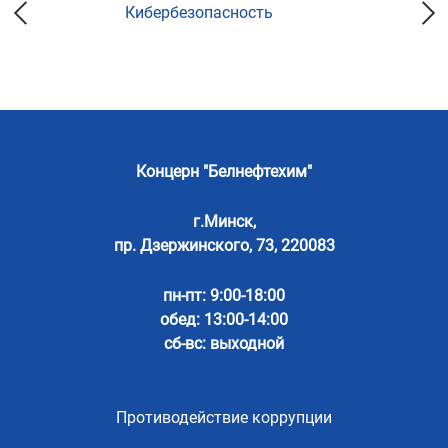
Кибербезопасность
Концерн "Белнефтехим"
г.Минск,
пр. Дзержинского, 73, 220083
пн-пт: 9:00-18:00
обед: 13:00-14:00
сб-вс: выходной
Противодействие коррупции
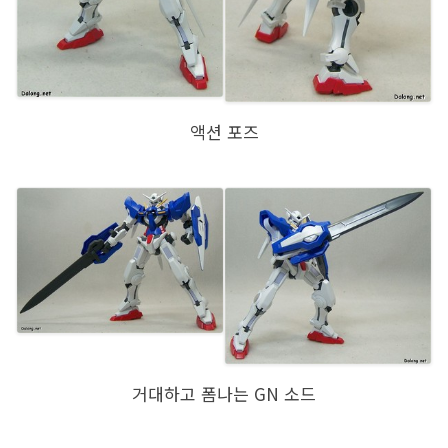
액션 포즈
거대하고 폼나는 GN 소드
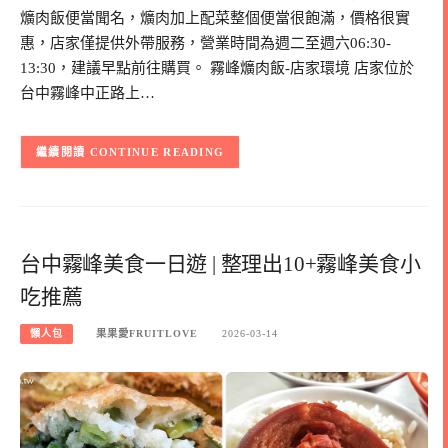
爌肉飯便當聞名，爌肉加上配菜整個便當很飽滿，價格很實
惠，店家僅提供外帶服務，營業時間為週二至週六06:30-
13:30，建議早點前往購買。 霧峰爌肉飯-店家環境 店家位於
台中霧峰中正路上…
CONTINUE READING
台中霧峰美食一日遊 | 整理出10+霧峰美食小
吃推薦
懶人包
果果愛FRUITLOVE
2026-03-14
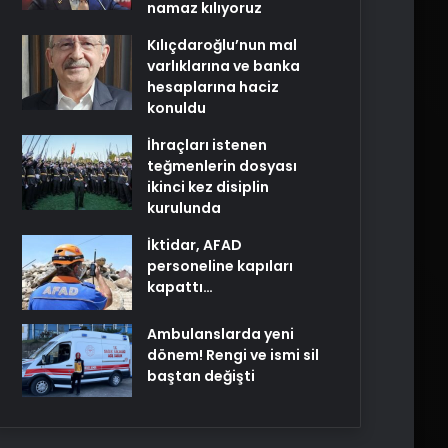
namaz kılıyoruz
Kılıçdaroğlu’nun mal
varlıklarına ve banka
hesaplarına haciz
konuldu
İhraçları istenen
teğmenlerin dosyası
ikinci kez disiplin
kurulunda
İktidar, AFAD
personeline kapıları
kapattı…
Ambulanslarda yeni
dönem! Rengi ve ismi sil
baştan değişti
++++++++++
» Goal of the exercise
Starting with the line that contains "İktidar, AFAD", return every line through the last one of the records, exactly as written.

» Reply to the task
İktidar, AFAD
personeline kapıları
kapattı…
Ambulanslarda yeni
dönem! Rengi ve ismi sil
baştan değişti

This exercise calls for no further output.